- [Task statement]:
Would you print the records below from the first line through the line containing "préparer ?] (23, 2043)", skipping the pictures?
============================================================
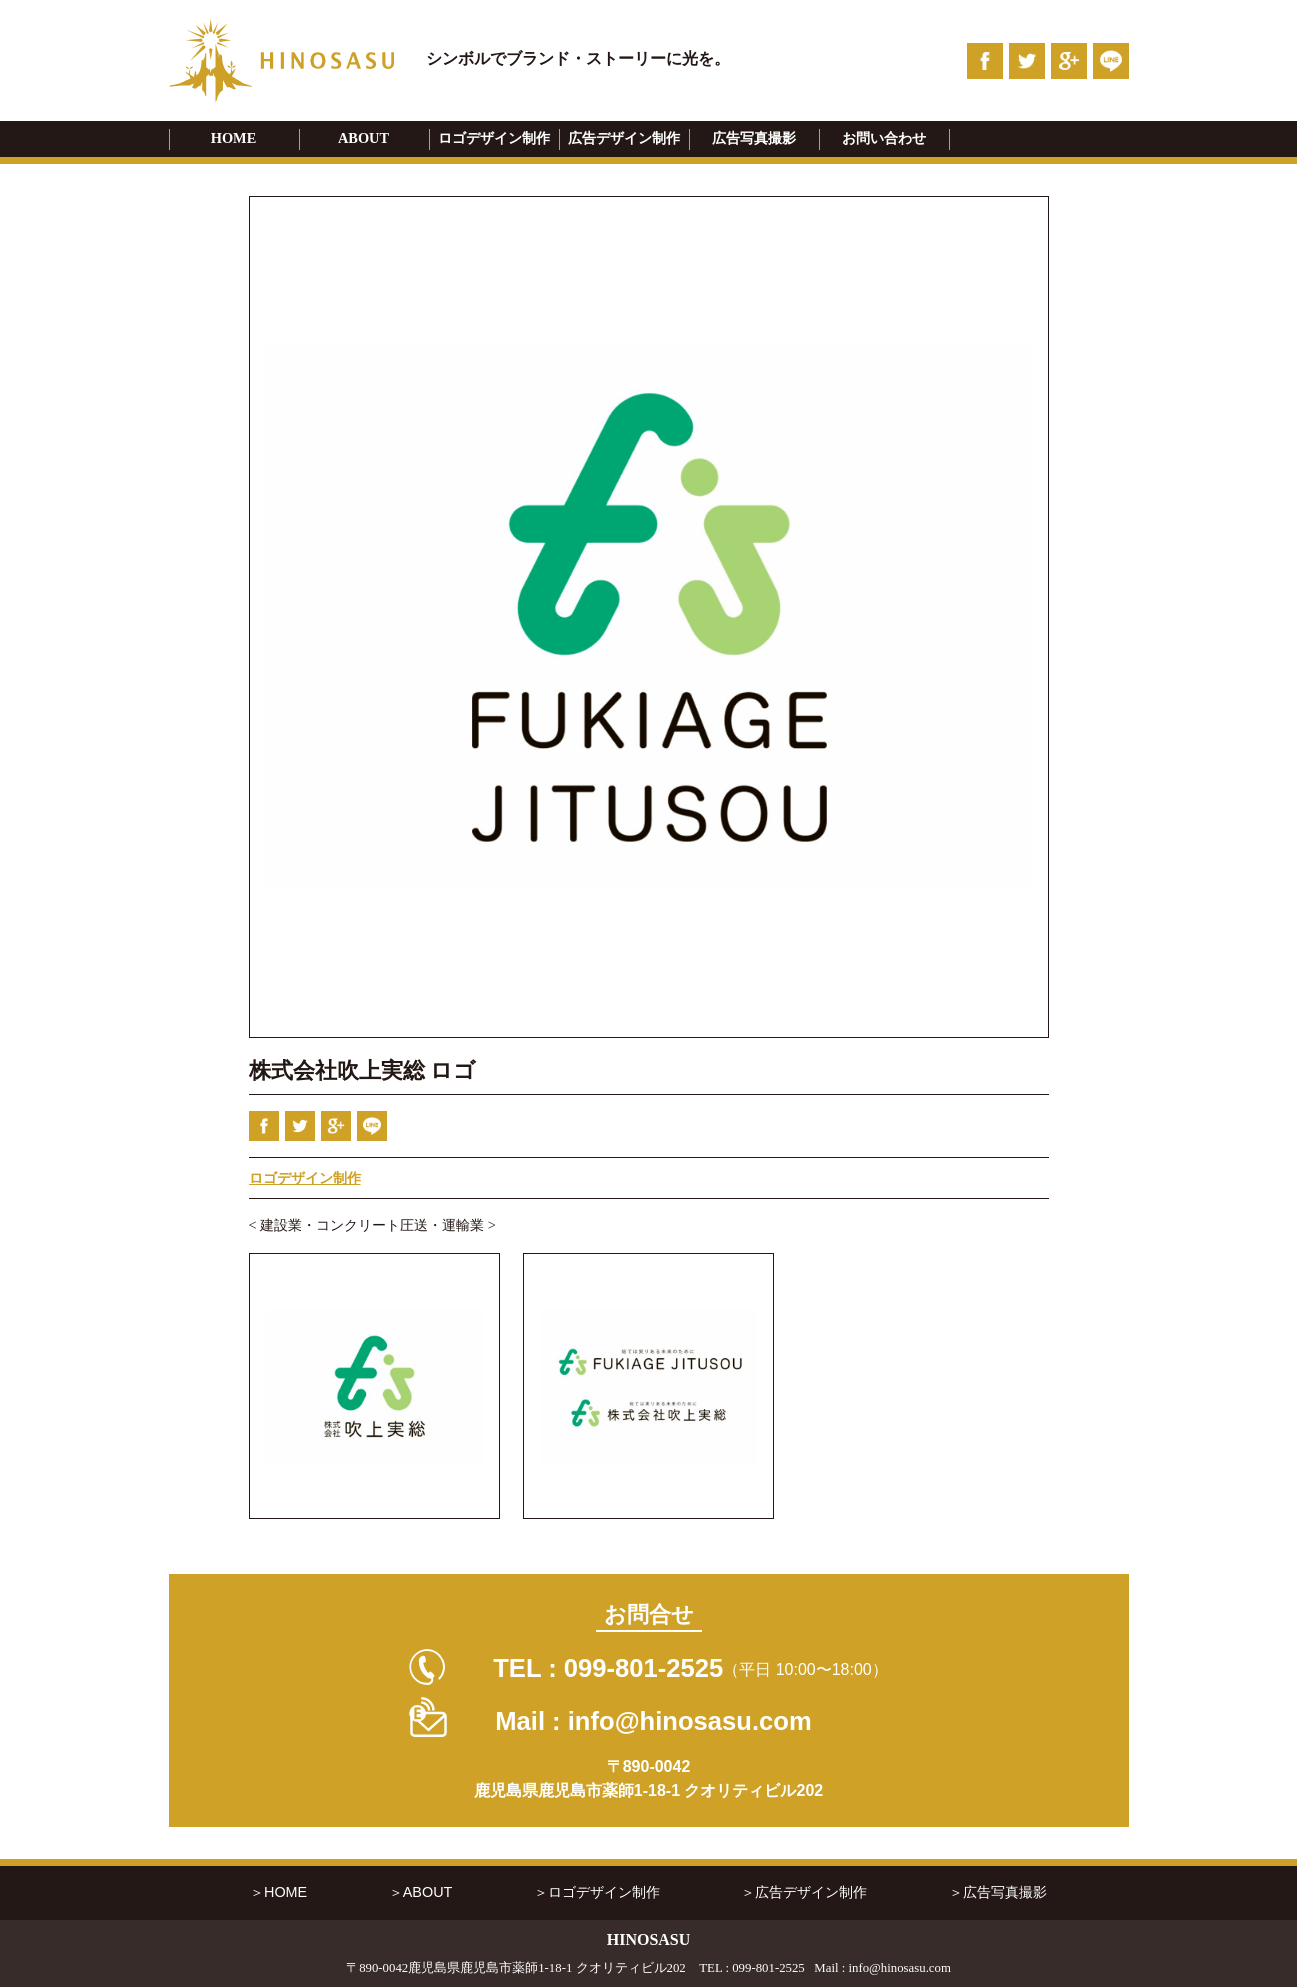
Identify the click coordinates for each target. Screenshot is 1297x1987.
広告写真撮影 (754, 138)
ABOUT (363, 138)
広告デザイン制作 (624, 138)
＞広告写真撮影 (998, 1892)
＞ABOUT (421, 1892)
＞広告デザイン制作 (804, 1892)
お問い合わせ (884, 138)
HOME (234, 138)
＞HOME (278, 1892)
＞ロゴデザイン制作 (597, 1892)
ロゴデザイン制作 (494, 138)
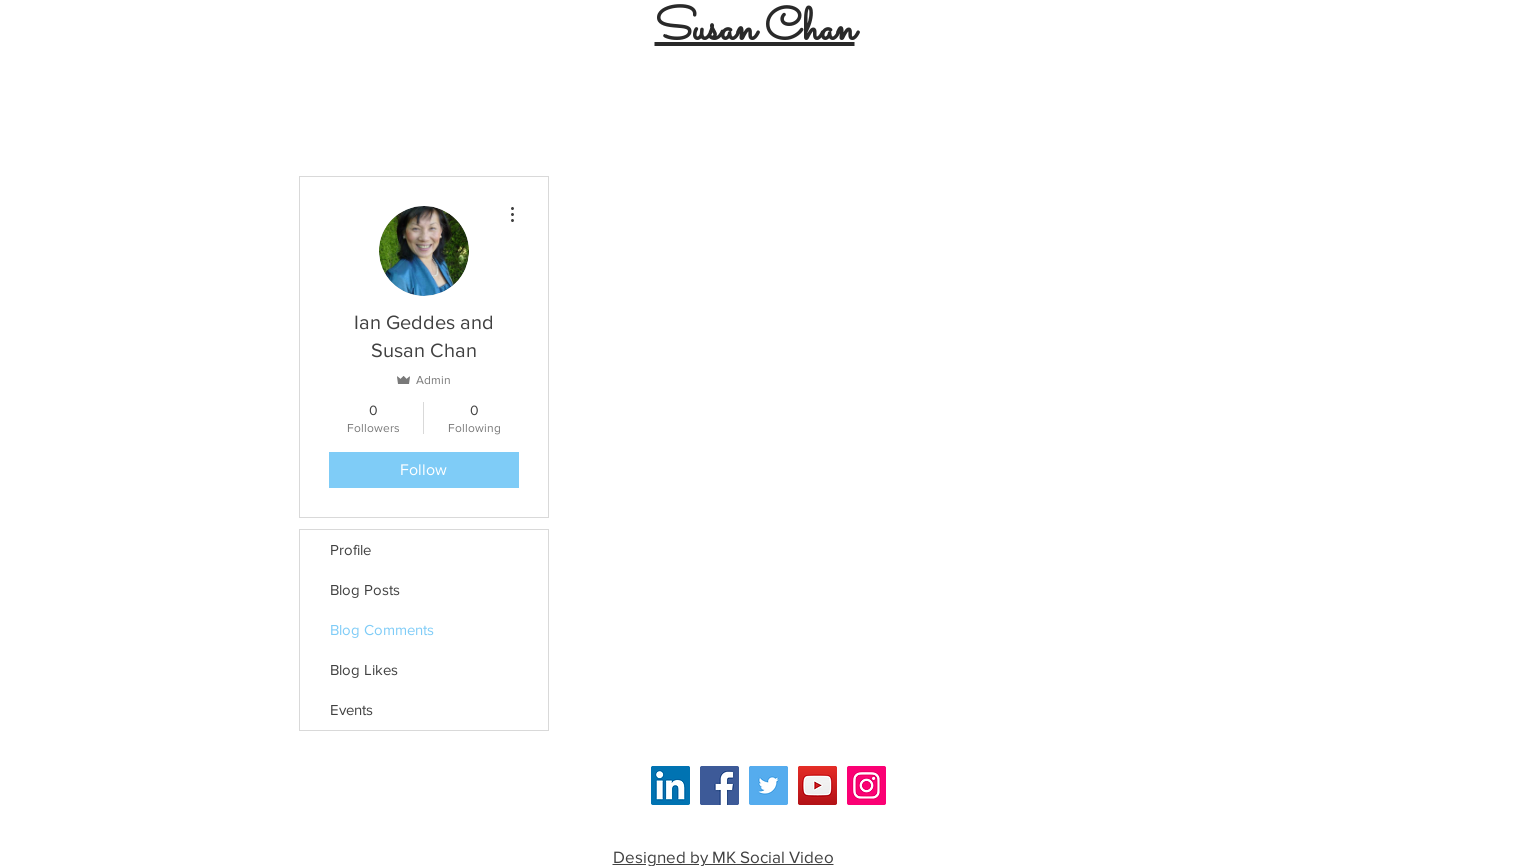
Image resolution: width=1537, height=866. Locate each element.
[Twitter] (768, 785)
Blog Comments (382, 629)
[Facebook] (719, 785)
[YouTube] (817, 785)
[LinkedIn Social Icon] (670, 785)
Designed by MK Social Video (723, 856)
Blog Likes (364, 669)
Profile (350, 549)
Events (351, 709)
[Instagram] (866, 785)
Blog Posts (365, 589)
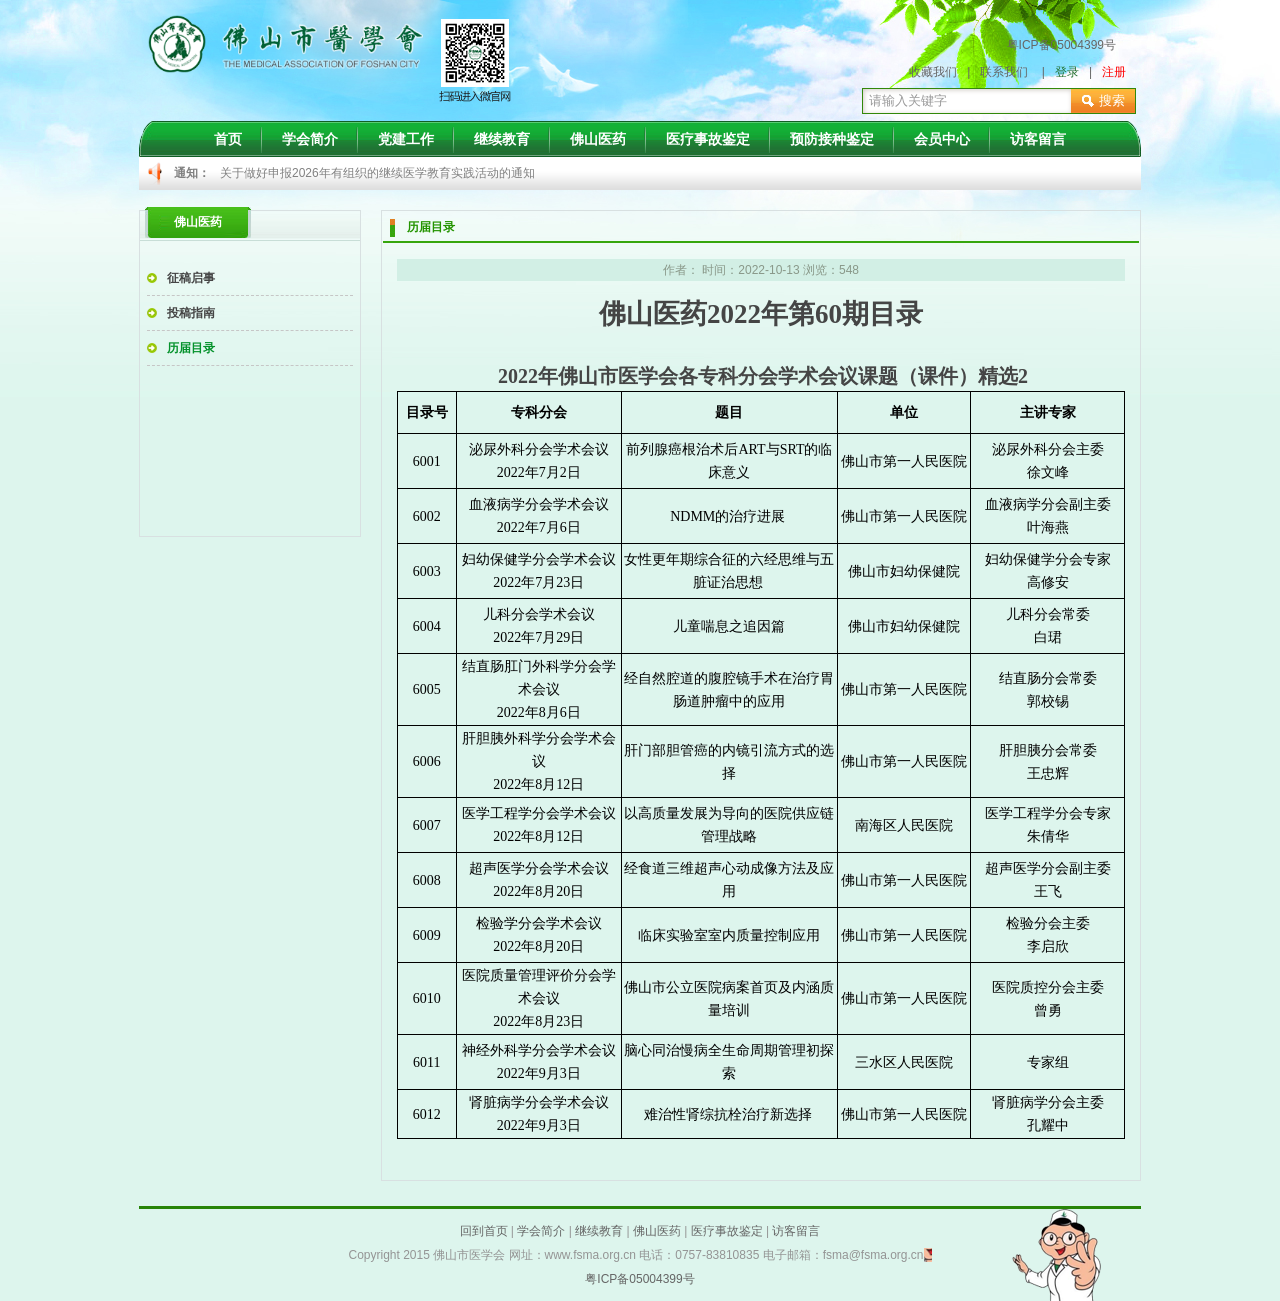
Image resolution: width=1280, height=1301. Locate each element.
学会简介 (310, 139)
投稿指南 (191, 313)
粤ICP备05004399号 (1061, 45)
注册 (1114, 72)
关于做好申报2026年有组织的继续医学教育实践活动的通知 (377, 173)
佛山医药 (598, 139)
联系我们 (1004, 72)
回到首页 (484, 1231)
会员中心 (942, 139)
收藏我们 (933, 72)
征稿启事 (191, 278)
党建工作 (406, 139)
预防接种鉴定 (832, 139)
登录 (1067, 72)
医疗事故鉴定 (708, 139)
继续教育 (502, 139)
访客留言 (1038, 139)
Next (946, 174)
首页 (228, 139)
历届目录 (191, 348)
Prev (246, 174)
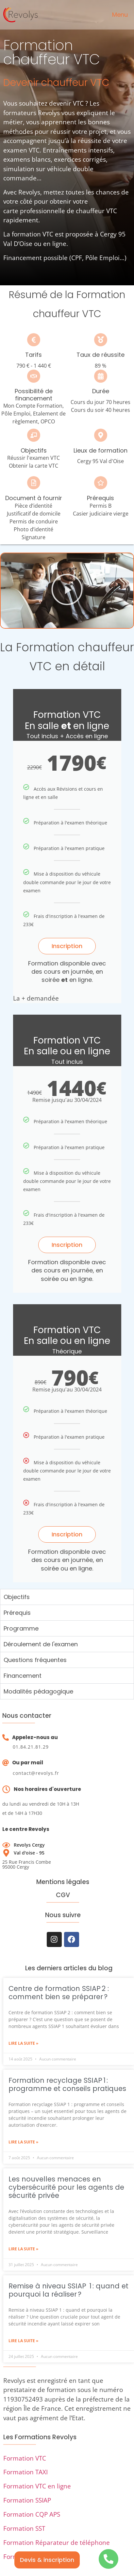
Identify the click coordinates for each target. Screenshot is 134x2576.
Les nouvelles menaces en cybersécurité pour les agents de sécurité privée (66, 2187)
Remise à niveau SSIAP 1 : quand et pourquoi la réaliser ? (68, 2290)
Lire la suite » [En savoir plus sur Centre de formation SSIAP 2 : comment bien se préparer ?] (23, 2043)
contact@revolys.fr (36, 1773)
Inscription (67, 946)
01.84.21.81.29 (31, 1747)
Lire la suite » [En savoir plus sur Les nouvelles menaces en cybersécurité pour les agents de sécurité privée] (23, 2249)
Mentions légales (62, 1881)
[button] (67, 590)
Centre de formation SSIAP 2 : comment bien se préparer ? (58, 1992)
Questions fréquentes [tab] (35, 1660)
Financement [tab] (23, 1676)
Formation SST (24, 2528)
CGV (63, 1895)
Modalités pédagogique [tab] (38, 1691)
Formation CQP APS (31, 2514)
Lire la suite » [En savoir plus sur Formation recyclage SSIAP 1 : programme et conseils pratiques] (23, 2142)
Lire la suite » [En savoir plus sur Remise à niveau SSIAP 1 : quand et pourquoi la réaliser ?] (23, 2340)
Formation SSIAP (27, 2500)
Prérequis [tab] (17, 1613)
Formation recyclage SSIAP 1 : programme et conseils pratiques (67, 2084)
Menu (120, 14)
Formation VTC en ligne (37, 2486)
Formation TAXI (25, 2472)
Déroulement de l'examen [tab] (41, 1644)
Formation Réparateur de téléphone (56, 2542)
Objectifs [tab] (17, 1597)
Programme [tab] (21, 1628)
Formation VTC (24, 2458)
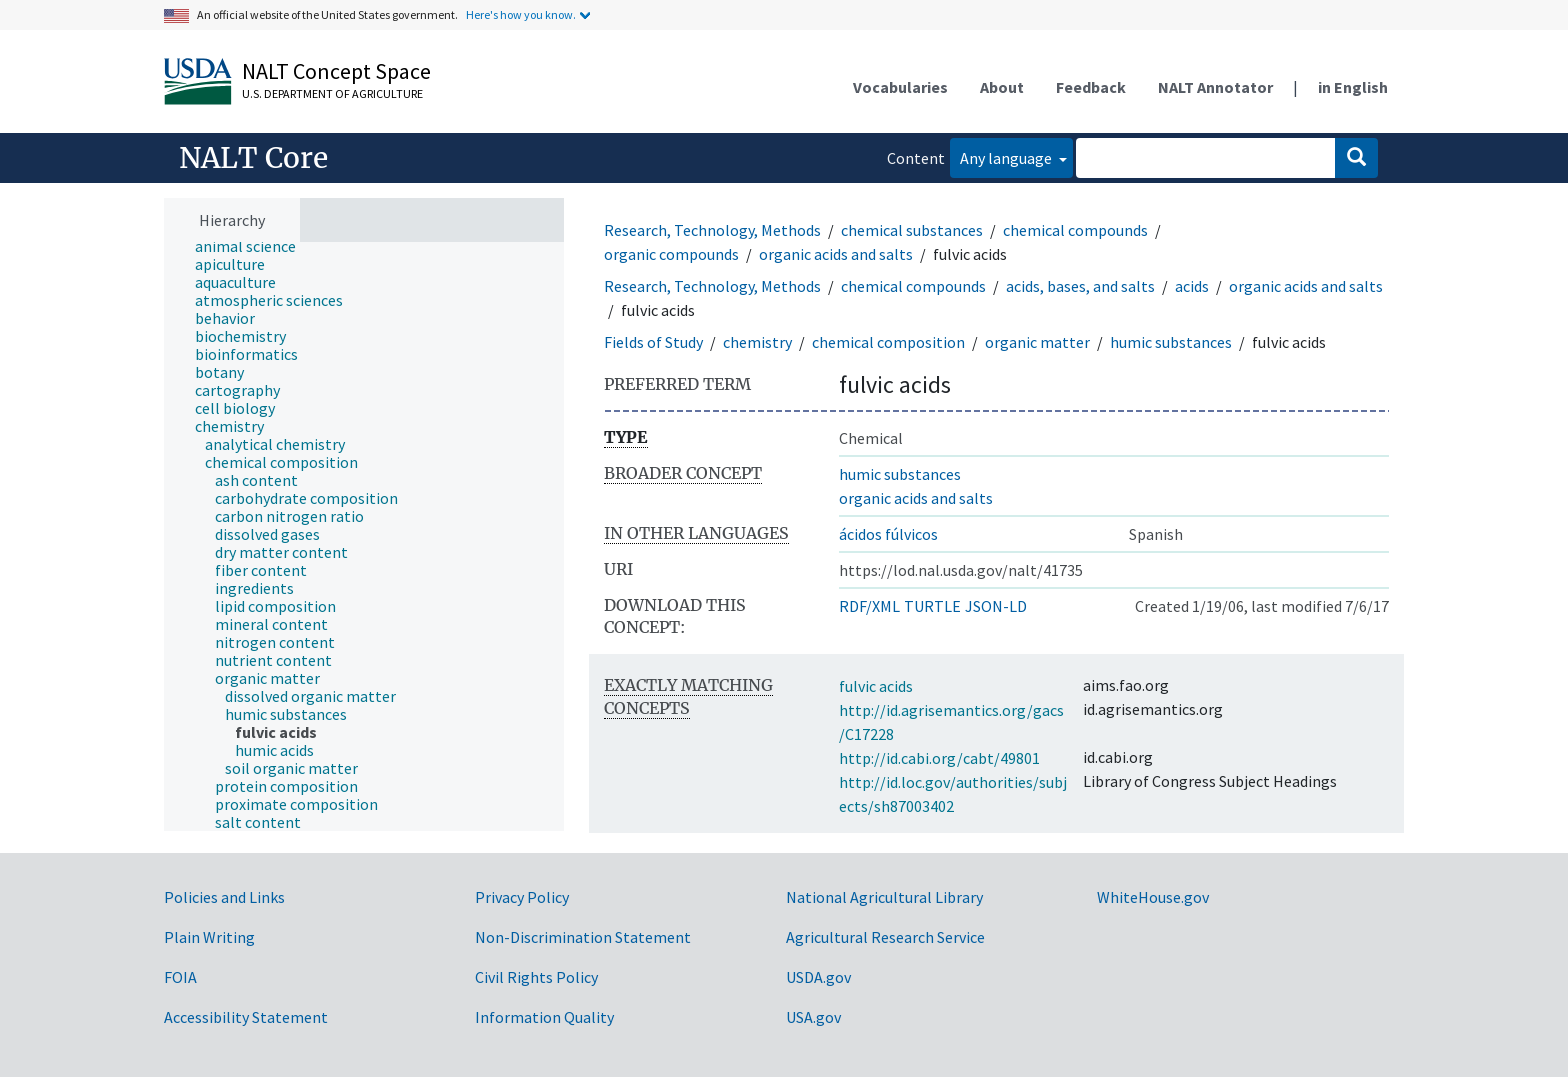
============================================================
- [Solution below]:
Identify the click coordinates for each target. Screenshot is 1297x1987.
広告写真撮影 (754, 138)
ABOUT (363, 138)
広告デザイン制作 (624, 138)
＞広告写真撮影 (998, 1892)
＞ABOUT (421, 1892)
＞広告デザイン制作 (804, 1892)
お問い合わせ (884, 138)
HOME (234, 138)
＞HOME (278, 1892)
＞ロゴデザイン制作 (597, 1892)
ロゴデザイン制作 (494, 138)
Image resolution: width=1537, height=866. Locate each element.
[Twitter] (768, 785)
Blog Comments (382, 629)
[Facebook] (719, 785)
[YouTube] (817, 785)
[LinkedIn Social Icon] (670, 785)
Designed by MK Social Video (723, 856)
Blog Likes (364, 669)
Profile (350, 549)
Events (351, 709)
[Instagram] (866, 785)
Blog Posts (365, 589)
Image resolution: width=1280, height=1301. Locate each element.
学会简介 (310, 139)
投稿指南 (191, 313)
粤ICP备05004399号 (1061, 45)
注册 (1114, 72)
关于做好申报2026年有组织的继续医学教育实践活动的通知 (377, 173)
佛山医药 (598, 139)
联系我们 (1004, 72)
回到首页 (484, 1231)
会员中心 (942, 139)
收藏我们 (933, 72)
征稿启事 (191, 278)
党建工作 (406, 139)
预防接种鉴定 (832, 139)
登录 (1067, 72)
医疗事故鉴定 (708, 139)
继续教育 (502, 139)
访客留言 (1038, 139)
Next (946, 174)
首页 (228, 139)
历届目录 (191, 348)
Prev (246, 174)
Identify the click coordinates for each target. Screenshot is 134x2576.
Les nouvelles menaces en cybersécurité pour les agents de sécurité privée (66, 2187)
Remise à niveau SSIAP 1 : quand et pourquoi la réaliser ? (68, 2290)
Lire la suite » [En savoir plus sur Centre de formation SSIAP 2 : comment bien se préparer ?] (23, 2043)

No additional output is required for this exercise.